私は未来が見えている。その上で私は選択して…


先生、起きてください。先生


目の先には風貌からして高校生の歳くらいの子が居た。


全く先生、何でこんな所で寝ちゃうんですか。


「あぁ、すまん。」

(夢か)

商店の中央にある噴水広間で寝ていた私を背丈は150位、二重瞼がハッキリした女の子が手を掴み引き上げる。

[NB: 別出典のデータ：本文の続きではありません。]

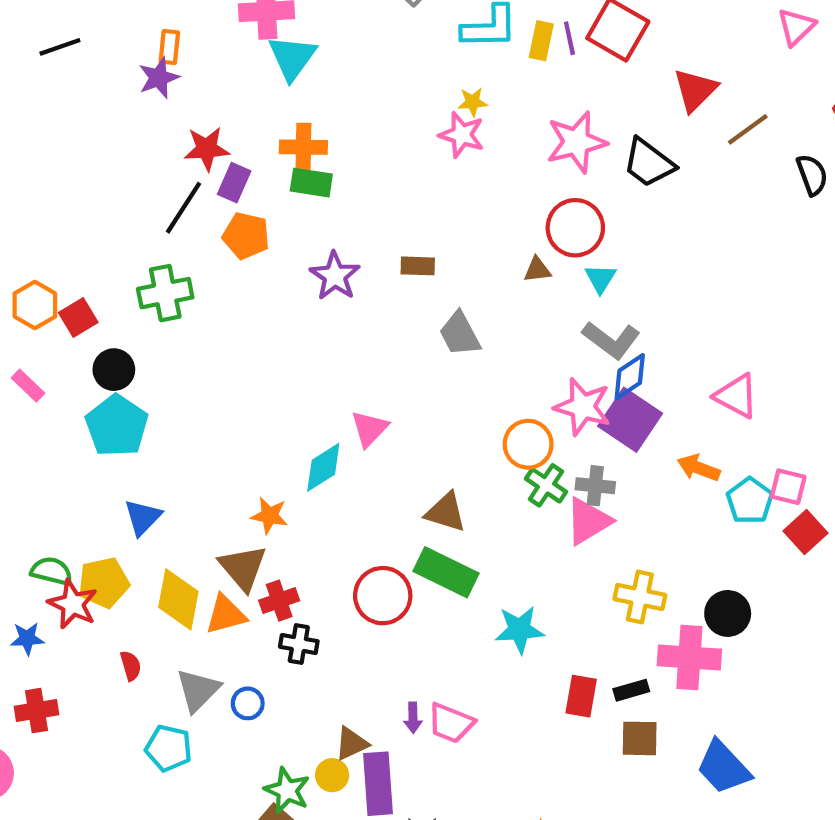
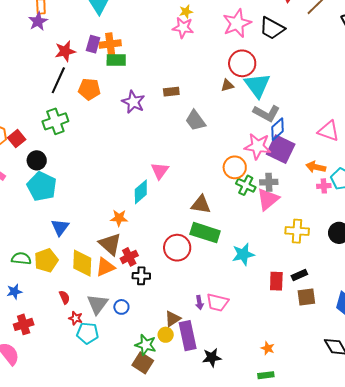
purple rectangle: (234, 183) -> (93, 44), moved
cyan triangle: (600, 278) -> (257, 85), size x1.8
red star: (73, 604) -> (76, 318), moved, size x0.6
pink cross: (689, 657) -> (324, 186), moved, size x0.5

先程から先生と呼ばれていることからも分かるが、俺は先生となっていた。といっても普通の先生なのではなく、教えているだけの関係だ。弟子のようなものだ。注をいれるが呼ばせている訳ではない。あの時から16年の歳月が流れていた。


「いたたた、つねんなよ。先生」


「ふふふ、行きますよ」

俺につけられているのが幸神一心、笑っているのが御金真莉だ。


一行は歩きだす。


何のために生きているのだろうか。その意味が分からないことがある。私は誰だろう。一体何を行っているのだろうか。自分の言う事為すことが不思議でたまらない。その上で私は今を歩いている。


「 先生?何ぼうとしてんだ。」

「あ、いや何でもない。どこに行くんだっけ」

「え、先生が俺たちを誘ったんじゃん」

「うっ、なんのことか思い出せん」

「全く、まだ使える屋敷を見つけたから行こうって朝言ってたのに…」

「屋敷、あっ、そうだった」

昔からそうなんだ何かをするのに時間がかかる人間なんだ。そんな俺が選んだ決断だった。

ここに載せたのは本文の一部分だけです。